→ **TASK PROMPT**
In your copy, include every entry exactly as written but no pictures.

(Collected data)
◆ ◆ ◆ ◆ ◆

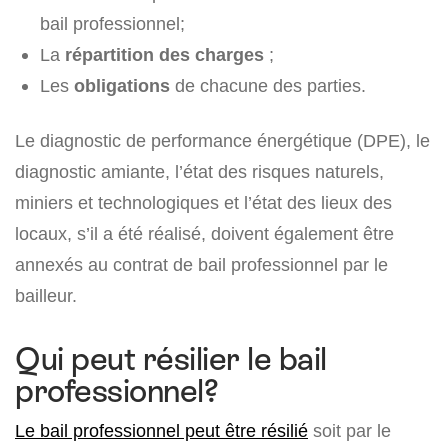
bail professionnel;
La
répartition des charges
;
Les
obligations
de chacune des parties.
Le diagnostic de performance énergétique (DPE), le
diagnostic amiante, l’état des risques naturels,
miniers et technologiques et l’état des lieux des
locaux, s’il a été réalisé, doivent également être
annexés au contrat de bail professionnel par le
bailleur.
Qui peut résilier le bail
professionnel?
Le bail professionnel peut être résilié
soit par le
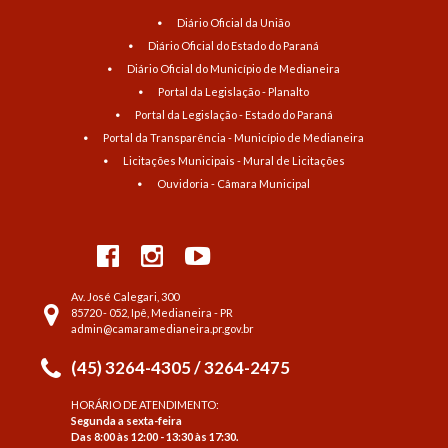
Diário Oficial da União
Diário Oficial do Estado do Paraná
Diário Oficial do Município de Medianeira
Portal da Legislação - Planalto
Portal da Legislação - Estado do Paraná
Portal da Transparência - Município de Medianeira
Licitações Municipais - Mural de Licitações
Ouvidoria - Câmara Municipal
Av. José Calegari, 300
85720 - 052, Ipê, Medianeira - PR
admin@camaramedianeira.pr.gov.br
(45) 3264-4305 / 3264-2475
HORÁRIO DE ATENDIMENTO:
Segunda a sexta-feira
Das 8:00 às 12:00 - 13:30 às 17:30.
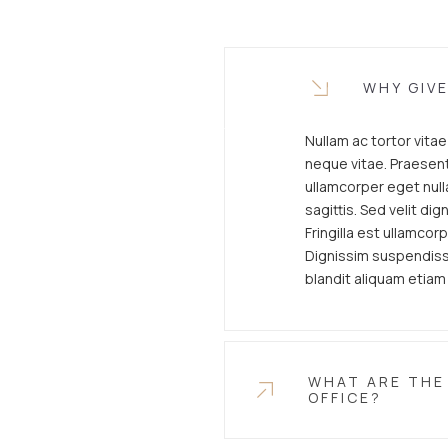
WHY GIV
Nullam ac tortor vita
neque vitae. Praesent 
ullamcorper eget nulla
sagittis. Sed velit di
Fringilla est ullamcorp
Dignissim suspendisse
blandit aliquam etiam 
WHAT ARE THE 
OFFICE?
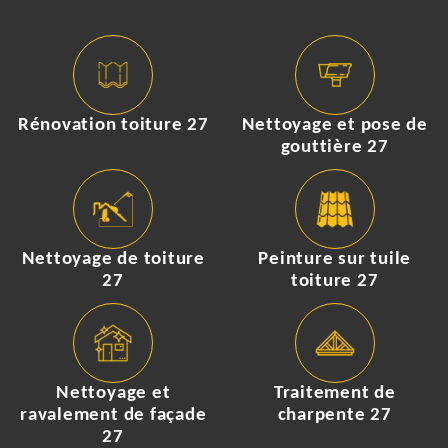
Rénovation toiture 27
Nettoyage et pose de
gouttière 27
Nettoyage de toiture
Peinture sur tuile
27
toiture 27
Nettoyage et
Traitement de
ravalement de façade
charpente 27
27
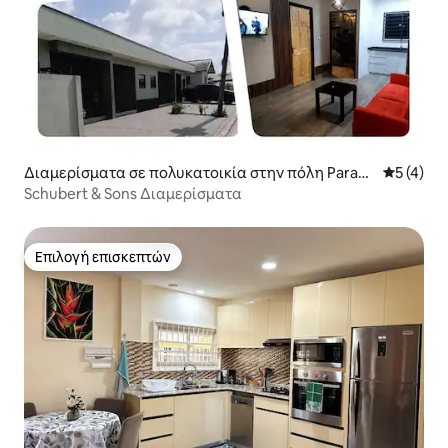
Διαμερίσματα σε πολυκατοικία στην πόλη Param
Μέση βαθμ
5 (4)
aribo
Schubert & Sons Διαμερίσματα
Επιλογή επισκεπτών
Επιλογή επισκεπτών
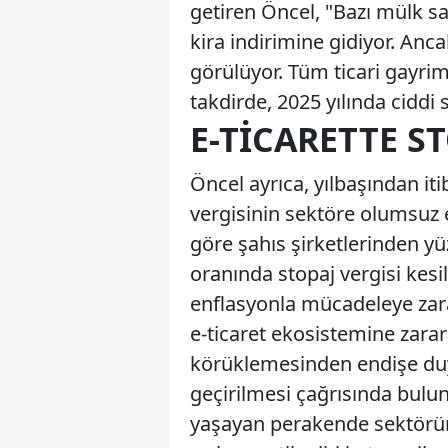
getiren Öncel, "Bazı mülk s
kira indirimine gidiyor. An
görülüyor. Tüm ticari gayrim
takdirde, 2025 yılında ciddi s
E-TICARETTE ST
Öncel ayrıca, yılbaşından it
vergisinin sektöre olumsuz 
göre şahıs şirketlerinden y
oranında stopaj vergisi kesi
enflasyonla mücadeleye zara
e-ticaret ekosistemine zar
körüklemesinden endişe du
geçirilmesi çağrısında bulun
yaşayan perakende sektörüne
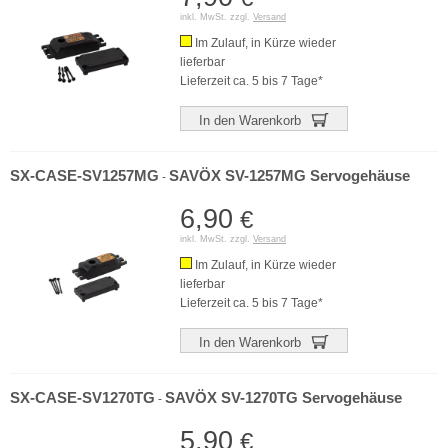
inkl. MwSt. zzgl.
Versand
Im Zulauf, in Kürze wieder
lieferbar
Lieferzeit ca. 5 bis 7 Tage*
In den Warenkorb
SX-CASE-SV1257MG
SAVÖX SV-1257MG Servogehäuse
-
6,90
€
inkl. MwSt. zzgl.
Versand
Im Zulauf, in Kürze wieder
lieferbar
Lieferzeit ca. 5 bis 7 Tage*
In den Warenkorb
SX-CASE-SV1270TG
SAVÖX SV-1270TG Servogehäuse
-
5,90
€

◆ ◆ ◆ ◆ ◆

→ **TASK RESPONSE**
bail professionnel;
La
répartition des charges
;
Les
obligations
de chacune des parties.
Le diagnostic de performance énergétique (DPE), le
diagnostic amiante, l’état des risques naturels,
miniers et technologiques et l’état des lieux des
locaux, s’il a été réalisé, doivent également être
annexés au contrat de bail professionnel par le
bailleur.
Qui peut résilier le bail
professionnel?
Le bail professionnel peut être résilié
soit par le
Diário Oficial da União
Diário Oficial do Estado do Paraná
Diário Oficial do Município de Medianeira
Portal da Legislação - Planalto
Portal da Legislação - Estado do Paraná
Portal da Transparência - Município de Medianeira
Licitações Municipais - Mural de Licitações
Ouvidoria - Câmara Municipal
Av. José Calegari, 300
85720 - 052, Ipê, Medianeira - PR
admin@camaramedianeira.pr.gov.br
(45) 3264-4305 / 3264-2475
HORÁRIO DE ATENDIMENTO:
Segunda a sexta-feira
Das 8:00 às 12:00 - 13:30 às 17:30.
WHY GIV
Nullam ac tortor vita
neque vitae. Praesent 
ullamcorper eget nulla
sagittis. Sed velit di
Fringilla est ullamcorp
Dignissim suspendisse
blandit aliquam etiam 
WHAT ARE THE 
OFFICE?
Rénovation toiture 27
Nettoyage et pose de
gouttière 27
Nettoyage de toiture
Peinture sur tuile
27
toiture 27
Nettoyage et
Traitement de
ravalement de façade
charpente 27
27
Διαμερίσματα σε πολυκατοικία στην πόλη Param
Μέση βαθμ
5 (4)
aribo
Schubert & Sons Διαμερίσματα
Επιλογή επισκεπτών
Επιλογή επισκεπτών
getiren Öncel, "Bazı mülk s
kira indirimine gidiyor. An
görülüyor. Tüm ticari gayrim
takdirde, 2025 yılında ciddi s
E-TICARETTE ST
Öncel ayrıca, yılbaşından it
vergisinin sektöre olumsuz 
göre şahıs şirketlerinden y
oranında stopaj vergisi kesi
enflasyonla mücadeleye zara
e-ticaret ekosistemine zar
körüklemesinden endişe du
geçirilmesi çağrısında bulun
yaşayan perakende sektörüne
inkl. MwSt. zzgl.
Versand
Im Zulauf, in Kürze wieder
lieferbar
Lieferzeit ca. 5 bis 7 Tage*
In den Warenkorb
SX-CASE-SV1257MG
SAVÖX SV-1257MG Servogehäuse
-
6,90
€
inkl. MwSt. zzgl.
Versand
Im Zulauf, in Kürze wieder
lieferbar
Lieferzeit ca. 5 bis 7 Tage*
In den Warenkorb
SX-CASE-SV1270TG
SAVÖX SV-1270TG Servogehäuse
-
5,90
€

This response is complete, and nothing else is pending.